KENDARI — Universitas Muhammadiyah Kendari (Unismuh Kendari), khususnya Unit Pembelajaran Berbasis Masalah (PBL), menggelar acara wisuda dan pelepasan mahasiswa pada hari Senin, 21 April 2026. Upacara yang berlangsung meriah di aula utama kampus ini merupakan momen bersejarah bagi 287 mahasiswa yang secara resmi dinyatakan telah menyelesaikan pendidikan strata satu (S1) dan diploma tiga (D3) mereka.
Kehadiran pejabat universitas, dosen pembimbing akademik, orang tua mahasiswa, dan berbagai undangan terhormat memeriahkan penyelenggaraan wisuda kali ini. Acara dimulai tepat pukul 08.30 Waktu Indonesia Tengah (WITA) dan berlangsung selama kurang lebih tiga jam, dengan protokol kesehatan yang tetap diterapkan mengingat situasi pandemi global yang masih memerlukan kewaspadaan.

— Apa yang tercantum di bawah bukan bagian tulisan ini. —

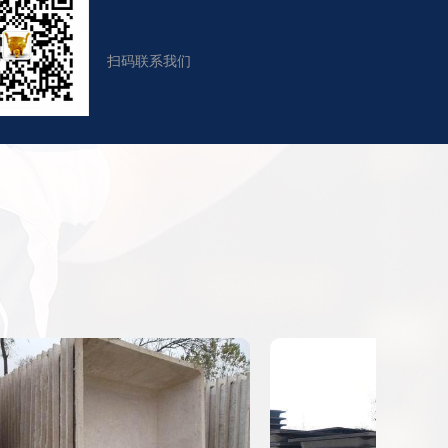
扫码联系我们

Sebanyak 287 lulusan yang terdiri dari 156 mahasiswa program studi S1 dan 131 mahasiswa program studi D3 resmi menerima ijazah dan surat kelulusan dari institusi pendidikan mereka. Para lulusan ini berasal dari berbagai program studi yang ada di Unit PBL Unismuh Kendari, termasuk Pendidikan Dokter, Pendidikan Perawat, Pendidikan Farmasi, dan Manajemen Kesehatan.
Direktur Unit PBL Unismuh Kendari, Dr. Ir. Aswan Noor, M.Sc., dalam sambutannya menyatakan bahwa pencapaian ini merupakan hasil kerja keras dan dedikasi dari seluruh komponen akademik, mahasiswa, dan keluarga besar universitas. “Kami bangga melihat generasi muda ini telah berhasil menempuh perjalanan akademik mereka dengan penuh tantangan dan pembelajaran. Mereka telah dibekali dengan kompetensi, karakter, dan nilai-nilai keislaman yang menjadi fondasi utama Universitas Muhammadiyah Kendari,” ujar Dr. Aswan dalam pidatonya.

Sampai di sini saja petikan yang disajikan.